200 Retired American Generals Urge Congress to Reject Iran Deal

A group of nearly 200 retired generals and admirals sent a letter to Congress Wednesday urging lawmakers to reject the Iran nuclear agreement, The Washington Post reported.

The letter is the latest in a blizzard of missives petitioning Congress to either support or oppose the agreement with Iran.

So far, letters have been sent by ad hoc groupings of rabbis, nuclear scientists, arms control and nonproliferation experts, as well as former ambassadors and even prominent Hollywood Jews.

The latest letter, addressed to Republican and Democratic leaders in the Senate and the House, is a response to one sent last week by three dozen retired senior military officers who support the nuclear deal.
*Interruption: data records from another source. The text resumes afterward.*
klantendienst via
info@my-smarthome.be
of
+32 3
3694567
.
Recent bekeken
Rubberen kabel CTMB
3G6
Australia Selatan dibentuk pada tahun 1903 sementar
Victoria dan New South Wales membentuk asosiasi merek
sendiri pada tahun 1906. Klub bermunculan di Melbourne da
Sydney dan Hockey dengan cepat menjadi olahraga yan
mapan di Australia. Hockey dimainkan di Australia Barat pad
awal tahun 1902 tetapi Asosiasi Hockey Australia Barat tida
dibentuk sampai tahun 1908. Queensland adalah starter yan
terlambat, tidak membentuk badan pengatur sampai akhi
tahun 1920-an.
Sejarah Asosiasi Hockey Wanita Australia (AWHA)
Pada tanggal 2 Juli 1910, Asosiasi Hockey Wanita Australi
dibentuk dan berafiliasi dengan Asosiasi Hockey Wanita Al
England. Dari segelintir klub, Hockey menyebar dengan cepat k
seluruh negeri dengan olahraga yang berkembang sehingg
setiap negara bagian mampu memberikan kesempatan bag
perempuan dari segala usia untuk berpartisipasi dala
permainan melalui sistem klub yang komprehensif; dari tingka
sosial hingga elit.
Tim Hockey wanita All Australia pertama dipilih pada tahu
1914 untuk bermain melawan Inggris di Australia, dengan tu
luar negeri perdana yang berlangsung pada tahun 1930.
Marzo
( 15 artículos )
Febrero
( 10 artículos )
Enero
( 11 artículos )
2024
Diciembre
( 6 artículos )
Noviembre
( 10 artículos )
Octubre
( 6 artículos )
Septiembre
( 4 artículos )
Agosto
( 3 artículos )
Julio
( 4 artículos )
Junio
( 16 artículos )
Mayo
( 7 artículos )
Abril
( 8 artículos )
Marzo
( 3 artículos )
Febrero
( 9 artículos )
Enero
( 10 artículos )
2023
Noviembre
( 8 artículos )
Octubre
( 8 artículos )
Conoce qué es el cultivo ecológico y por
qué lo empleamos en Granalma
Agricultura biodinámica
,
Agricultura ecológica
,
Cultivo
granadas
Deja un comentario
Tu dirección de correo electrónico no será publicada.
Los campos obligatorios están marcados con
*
“The agreement will enable Iran to become far more dangerous, render the Mideast still more unstable and introduce new threats to American interests as well as our allies,” the letter states, according to The Washington Post.

The signatories include retired generals and flag officers from every branch of service, including a handful who were involved in some public controversies during their careers.

One is William G. “Jerry” Boykin, the former undersecretary of defense for intelligence under President George W. Bush and currently executive vice president of the Family Research Council.

It also was signed by John Poindexter and Richard Secord, who were involved in the Iran Contra affair in the Reagan administration, in which arms were sold to Iran to fund the Contras in Nicaragua.

Many of the signatories served in the White House, under Democratic administrations as well as Republican, noted The Washington Post. The only thing they appear to have in common is that they consider the Iran deal a threat to U.S. interests in the region and its own national security.

Leon A. “Bud” Edney, a retired admiral who served as vice chief of naval operations, initiated the letter after he read the letter by other retired officers in support of the Iran nuclear deal.

“I looked at the letter they published, and thought it was very weak,” said Edney. “I just don’t agree with it.” He then got the alternative viewpoint rolling through e-mails sent to some of his Navy and Marine friends. They in turn passed it on.

Congress continues to review the deal, which it has until September 17 to accept or reject.

The White House said earlier on Wednesday that the Obama administration is focused on building enough support for the Iran deal to keep Congress from "spoiling" it.

"There are several indications that we are succeeding in our effort to build support in Congress," White House spokesman Josh Earnest told reporters.

Supporters of the agreement have had the momentum growing in their favor. A 29th senator, Democrat Patty Murray of Washington, came out in favor of the deal on Tuesday.

So far, only two Senate Democrats — New York's Chuck Schumer and New Jersey's Bob Menendez — have announced that they will vote against the deal, though several key Democratic senators have yet to announce their position.

On Tuesday, Republican Bob Menendez, who chairs the Foreign Relations Committee and is a leading voice against the deal, acknowledged that the White House lobbying campaign for the Iran nuclear deal has generated results, and said he doesn't know if opponents of the deal can prevail.